*** Opening Exercise material ***

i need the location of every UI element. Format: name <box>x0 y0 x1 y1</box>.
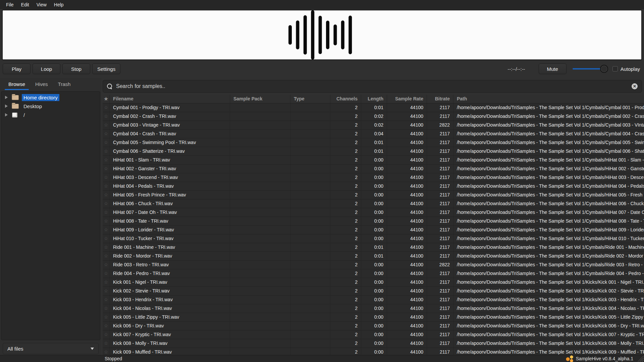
favorite-star-icon[interactable]: ☆ <box>103 165 110 173</box>
table-row[interactable]: ☆Kick 005 - Little Zippy - TRI.wav20:004… <box>103 313 644 322</box>
favorite-star-icon[interactable]: ☆ <box>103 156 110 164</box>
autoplay-checkbox[interactable] <box>612 66 618 72</box>
table-row[interactable]: ☆HiHat 001 - Slam - TRI.wav20:0044100211… <box>103 156 644 165</box>
favorite-star-icon[interactable]: ☆ <box>103 191 110 199</box>
column-header-path[interactable]: Path <box>453 95 644 103</box>
table-row[interactable]: ☆Ride 004 - Pedro - TRI.wav20:0044100211… <box>103 269 644 278</box>
favorite-star-icon[interactable]: ☆ <box>103 322 110 330</box>
favorite-star-icon[interactable]: ☆ <box>103 330 110 339</box>
favorite-star-icon[interactable]: ☆ <box>103 243 110 252</box>
play-button[interactable]: Play <box>3 63 31 74</box>
column-header-type[interactable]: Type <box>290 95 330 103</box>
table-row[interactable]: ☆Kick 004 - Nicolas - TRI.wav20:00441002… <box>103 304 644 313</box>
column-header-sample-rate[interactable]: Sample Rate <box>387 95 427 103</box>
cell-channels: 2 <box>330 121 361 129</box>
tab-hives[interactable]: Hives <box>30 79 53 90</box>
table-row[interactable]: ☆Kick 003 - Hendrix - TRI.wav20:00441002… <box>103 296 644 304</box>
table-row[interactable]: ☆Ride 002 - Mordor - TRI.wav20:014410021… <box>103 252 644 261</box>
mute-button[interactable]: Mute <box>539 63 567 74</box>
favorite-star-icon[interactable]: ☆ <box>103 182 110 190</box>
tree-item-label: Home directory <box>22 94 59 101</box>
favorite-star-icon[interactable]: ☆ <box>103 234 110 243</box>
favorite-star-icon[interactable]: ☆ <box>103 296 110 304</box>
settings-button[interactable]: Settings <box>92 63 120 74</box>
search-input[interactable] <box>116 83 632 89</box>
table-row[interactable]: ☆Ride 003 - Retro - TRI.wav20:0044100282… <box>103 261 644 269</box>
column-header-length[interactable]: Length <box>361 95 387 103</box>
table-row[interactable]: ☆Cymbal 006 - Shatterize - TRI.wav20:014… <box>103 147 644 156</box>
tree-item-root[interactable]: / <box>1 110 100 119</box>
stop-button[interactable]: Stop <box>62 63 90 74</box>
favorite-star-icon[interactable]: ☆ <box>103 121 110 129</box>
favorite-star-icon[interactable]: ☆ <box>103 173 110 182</box>
menu-item-help[interactable]: Help <box>50 1 67 9</box>
favorite-star-icon[interactable]: ☆ <box>103 339 110 348</box>
table-row[interactable]: ☆HiHat 005 - Fresh Prince - TRI.wav20:00… <box>103 191 644 199</box>
cell-path: /home/apoorv/Downloads/TriSamples - The … <box>453 330 644 339</box>
tree-item-home-directory[interactable]: Home directory <box>1 93 100 102</box>
favorite-star-icon[interactable]: ☆ <box>103 348 110 355</box>
menu-item-view[interactable]: View <box>33 1 50 9</box>
volume-slider[interactable] <box>573 64 608 73</box>
table-row[interactable]: ☆HiHat 007 - Date Oh - TRI.wav20:0044100… <box>103 208 644 217</box>
table-row[interactable]: ☆Kick 007 - Kryptic - TRI.wav20:00441002… <box>103 330 644 339</box>
table-row[interactable]: ☆HiHat 009 - Lorider - TRI.wav20:0044100… <box>103 226 644 234</box>
menu-item-edit[interactable]: Edit <box>17 1 33 9</box>
favorite-star-icon[interactable]: ☆ <box>103 304 110 313</box>
favorite-star-icon[interactable]: ☆ <box>103 313 110 321</box>
table-row[interactable]: ☆HiHat 010 - Tucker - TRI.wav20:00441002… <box>103 234 644 243</box>
favorite-star-icon[interactable]: ☆ <box>103 278 110 286</box>
cell-path: /home/apoorv/Downloads/TriSamples - The … <box>453 278 644 286</box>
column-header-channels[interactable]: Channels <box>330 95 361 103</box>
tree-item-desktop[interactable]: Desktop <box>1 102 100 110</box>
table-row[interactable]: ☆Cymbal 004 - Crash - TRI.wav20:04441002… <box>103 130 644 138</box>
favorite-star-icon[interactable]: ☆ <box>103 130 110 138</box>
favorite-star-icon[interactable]: ☆ <box>103 261 110 269</box>
cell-path: /home/apoorv/Downloads/TriSamples - The … <box>453 296 644 304</box>
favorite-star-icon[interactable]: ☆ <box>103 252 110 260</box>
table-row[interactable]: ☆HiHat 008 - Tate - TRI.wav20:0044100211… <box>103 217 644 226</box>
table-row[interactable]: ☆HiHat 004 - Pedals - TRI.wav20:00441002… <box>103 182 644 191</box>
favorite-star-icon[interactable]: ☆ <box>103 199 110 208</box>
expander-icon[interactable] <box>5 113 8 117</box>
cell-length: 0:00 <box>361 287 387 295</box>
column-header-bitrate[interactable]: Bitrate <box>427 95 453 103</box>
favorite-star-icon[interactable]: ☆ <box>103 138 110 147</box>
favorite-star-icon[interactable]: ☆ <box>103 287 110 295</box>
favorite-star-icon[interactable]: ☆ <box>103 208 110 217</box>
favorite-star-icon[interactable]: ☆ <box>103 217 110 225</box>
favorite-star-icon[interactable]: ☆ <box>103 226 110 234</box>
cell-type <box>290 147 330 155</box>
expander-icon[interactable] <box>5 96 8 99</box>
table-row[interactable]: ☆Kick 006 - Dry - TRI.wav20:00441002117/… <box>103 322 644 330</box>
table-row[interactable]: ☆Kick 009 - Muffled - TRI.wav20:00441002… <box>103 348 644 355</box>
table-row[interactable]: ☆Cymbal 005 - Swimming Pool - TRI.wav20:… <box>103 138 644 147</box>
table-row[interactable]: ☆Cymbal 002 - Crash - TRI.wav20:02441002… <box>103 112 644 121</box>
tab-browse[interactable]: Browse <box>3 79 30 90</box>
menu-item-file[interactable]: File <box>2 1 17 9</box>
table-row[interactable]: ☆Ride 001 - Machine - TRI.wav20:01441002… <box>103 243 644 252</box>
clear-search-icon[interactable]: ✕ <box>632 83 638 89</box>
table-row[interactable]: ☆Kick 002 - Stevie - TRI.wav20:004410021… <box>103 287 644 296</box>
tab-trash[interactable]: Trash <box>53 79 76 90</box>
table-row[interactable]: ☆HiHat 003 - Descend - TRI.wav20:0044100… <box>103 173 644 182</box>
table-row[interactable]: ☆HiHat 006 - Chuck - TRI.wav20:004410021… <box>103 199 644 208</box>
favorite-star-icon[interactable]: ☆ <box>103 147 110 155</box>
column-header-sample-pack[interactable]: Sample Pack <box>230 95 290 103</box>
favorite-star-icon[interactable]: ☆ <box>103 112 110 121</box>
file-filter-dropdown[interactable]: All files <box>3 343 99 354</box>
table-row[interactable]: ☆Kick 001 - Nigel - TRI.wav20:0044100211… <box>103 278 644 287</box>
favorite-star-icon[interactable]: ☆ <box>103 103 110 112</box>
favorite-star-icon[interactable]: ☆ <box>103 269 110 278</box>
resize-grip[interactable] <box>638 356 644 362</box>
table-row[interactable]: ☆HiHat 002 - Ganster - TRI.wav20:0044100… <box>103 165 644 173</box>
column-header-filename[interactable]: Filename <box>110 95 230 103</box>
loop-button[interactable]: Loop <box>33 63 60 74</box>
favorite-column-header[interactable]: ★ <box>103 95 110 103</box>
expander-icon[interactable] <box>5 104 8 108</box>
table-row[interactable]: ☆Cymbal 001 - Prodigy - TRI.wav20:014410… <box>103 103 644 112</box>
table-row[interactable]: ☆Cymbal 003 - VIntage - TRI.wav20:024410… <box>103 121 644 130</box>
volume-slider-thumb[interactable] <box>600 65 608 73</box>
table-row[interactable]: ☆Kick 008 - Molly - TRI.wav20:0044100211… <box>103 339 644 348</box>
waveform-display-panel[interactable] <box>2 10 642 60</box>
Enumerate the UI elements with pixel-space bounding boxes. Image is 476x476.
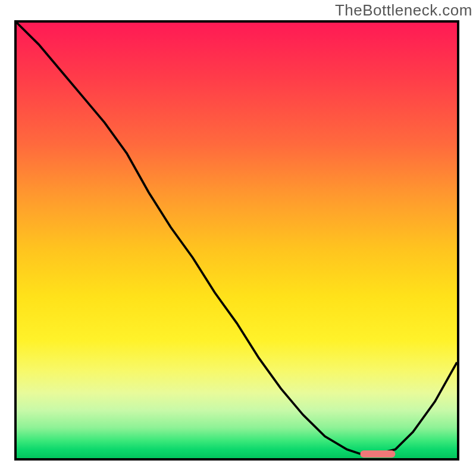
chart-frame: TheBottleneck.com — [0, 0, 476, 476]
plot-area — [14, 20, 459, 461]
plot-inner — [17, 23, 457, 458]
watermark: TheBottleneck.com — [335, 1, 472, 20]
optimal-range-marker — [360, 450, 395, 458]
bottleneck-curve — [17, 23, 457, 458]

*** Closing Exercise material ***

**Instructions for the task**
A word-for-word copy is needed of the lines from the line holding "Enumerate the UI" through the end of the records, both included, excluding every picture.

**Task response**
Enumerate the UI elements with pixel-space bounding boxes. Image is 476x476.
chart-frame: TheBottleneck.com — [0, 0, 476, 476]
plot-area — [14, 20, 459, 461]
plot-inner — [17, 23, 457, 458]
watermark: TheBottleneck.com — [335, 1, 472, 20]
optimal-range-marker — [360, 450, 395, 458]
bottleneck-curve — [17, 23, 457, 458]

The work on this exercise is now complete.